The Court of Appeal held that, by definition, MPS was restricted to payments that constituted ‘maintenance’, which were reasonable in the circumstances, and which would endure for no longer that it took to determine the divorce litigation. This was restricted to those payments necessary to meet the recurring costs of living at whatever standard of living was appropriate. The court had no jurisdiction to make orders that would result in a form of pre-trial capital re-balancing. Neither did the court have the authority to determine an application for MPS as though the sum to be determined was simply a sum on account of the wife’s substantive claim in the ancillary relief proceedings and on that basis to decline any analysis of the reasonableness of the amount claimed. The trial judge fell into error by failing clearly to distinguish between a capital sum to be advanced voluntarily and set off against any final award, this payment to be made in order to avoid the need to assess interim maintenance, and the payment of interim maintenance itself.

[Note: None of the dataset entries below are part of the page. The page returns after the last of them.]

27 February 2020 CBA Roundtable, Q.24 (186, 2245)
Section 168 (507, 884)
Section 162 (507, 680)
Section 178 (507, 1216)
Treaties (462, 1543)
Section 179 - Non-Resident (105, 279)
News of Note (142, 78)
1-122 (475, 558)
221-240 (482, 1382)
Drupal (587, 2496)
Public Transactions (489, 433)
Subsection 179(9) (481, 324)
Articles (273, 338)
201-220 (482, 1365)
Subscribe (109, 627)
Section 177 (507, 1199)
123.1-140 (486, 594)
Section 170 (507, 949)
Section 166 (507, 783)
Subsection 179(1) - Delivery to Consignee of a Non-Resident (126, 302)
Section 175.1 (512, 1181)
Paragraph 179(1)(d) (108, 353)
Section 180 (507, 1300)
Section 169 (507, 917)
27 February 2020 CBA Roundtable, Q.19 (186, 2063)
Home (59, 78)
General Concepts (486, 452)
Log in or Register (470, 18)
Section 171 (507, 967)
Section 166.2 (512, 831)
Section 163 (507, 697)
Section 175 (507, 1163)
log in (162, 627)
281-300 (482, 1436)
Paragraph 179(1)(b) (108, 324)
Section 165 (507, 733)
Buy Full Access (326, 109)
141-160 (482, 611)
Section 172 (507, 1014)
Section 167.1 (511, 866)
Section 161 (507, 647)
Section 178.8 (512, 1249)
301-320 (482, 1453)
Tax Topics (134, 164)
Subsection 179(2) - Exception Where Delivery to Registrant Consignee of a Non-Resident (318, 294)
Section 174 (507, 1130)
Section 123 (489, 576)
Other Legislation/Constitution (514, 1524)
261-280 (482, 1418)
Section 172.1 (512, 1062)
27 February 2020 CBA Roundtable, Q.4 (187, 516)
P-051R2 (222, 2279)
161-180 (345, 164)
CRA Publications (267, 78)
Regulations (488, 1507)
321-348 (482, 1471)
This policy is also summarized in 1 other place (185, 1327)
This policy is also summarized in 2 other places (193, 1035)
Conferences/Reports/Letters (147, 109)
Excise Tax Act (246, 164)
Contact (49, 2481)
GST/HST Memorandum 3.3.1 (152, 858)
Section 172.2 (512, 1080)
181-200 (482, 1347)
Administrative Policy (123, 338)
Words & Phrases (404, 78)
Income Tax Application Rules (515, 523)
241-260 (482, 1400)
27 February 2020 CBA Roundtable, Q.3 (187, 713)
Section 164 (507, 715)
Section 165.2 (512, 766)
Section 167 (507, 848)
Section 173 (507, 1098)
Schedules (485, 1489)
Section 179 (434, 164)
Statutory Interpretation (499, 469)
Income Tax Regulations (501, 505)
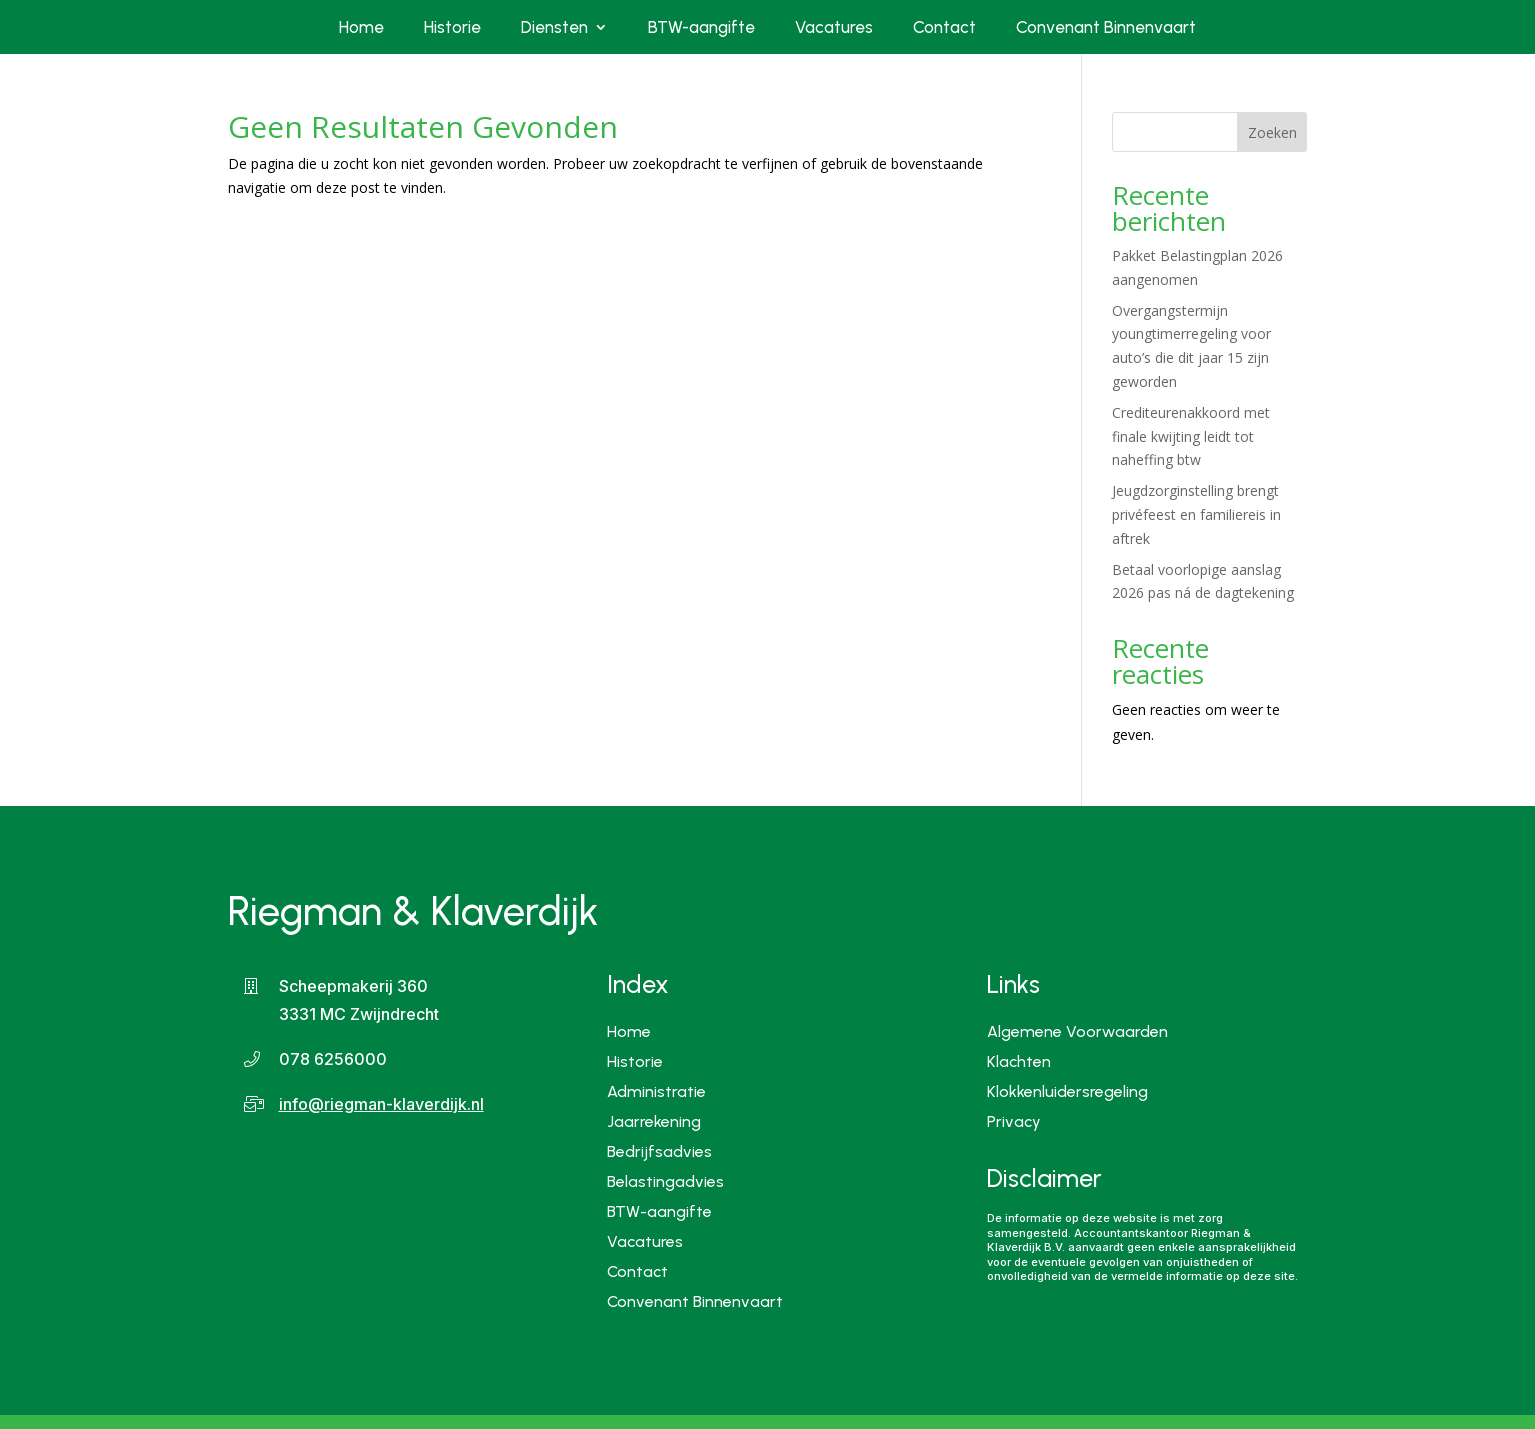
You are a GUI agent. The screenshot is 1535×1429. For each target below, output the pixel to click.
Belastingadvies (665, 1180)
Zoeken (1272, 132)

Another potential concern was that if the wife were to pay back her day-to-day living costs while there was no need for the husband to make a similar account, this may be interpreted as discriminating in favour of the husband.
In respect of legal costs, the guiding principles in Currey v Currey should be adopted and any contribution towards the wife’s on-going legal costs was reasonable, and on the basis that she had no other practical means or assets to secure the funds to run her case. The Court had to be able to conduct some analysis of the nature and extent and purpose of the contributions sought, including some breakdown of her anticipated costs. It was observed that if the application for an allowance for legal costs was made before the FDR hearing, it may well be wise to order that the costs allowance should fund the applicant only up to that hearing, to encourage settlement.
It was held that the reasonableness of the wife’s claim for interim maintenance must be judged according to the very high level of daily living that was enjoyed before the couple separated. However, there were a number of instances of forensic exaggeration in this case, as well as extra expenses misplaced in an application for MPS.
The Court of Appeal indicated that it may be in the interests of both parties if, instead of paying periodical payments of MPS and litigation funding, the husband should elect to make a lump sum payment which would enable the wife to maintain herself on a day to day basis and to meet her legal bills until final determination of the application for ancillary relief and to ‘begin to order her life again in the manner she chooses’, such sum assessed at a minimum sum of $75 million. The capital advanced would be set off against any final award and liberty was given to the husband to make that payment. The court did not have jurisdiction to make an order in those terms and therefore it was left open for the parties to choose to do so. If the husband did not choose to make the lump sum payment, an award of MPS in the sum of HK$800,000 per month (as well as backdated maintenance for 12 months) and a contribution of HK$500,000 per month towards her legal costs would be payable to the wife until FDR.
Further clarification was given on the question of offsetting the lump sum against the final award in subsequent cases.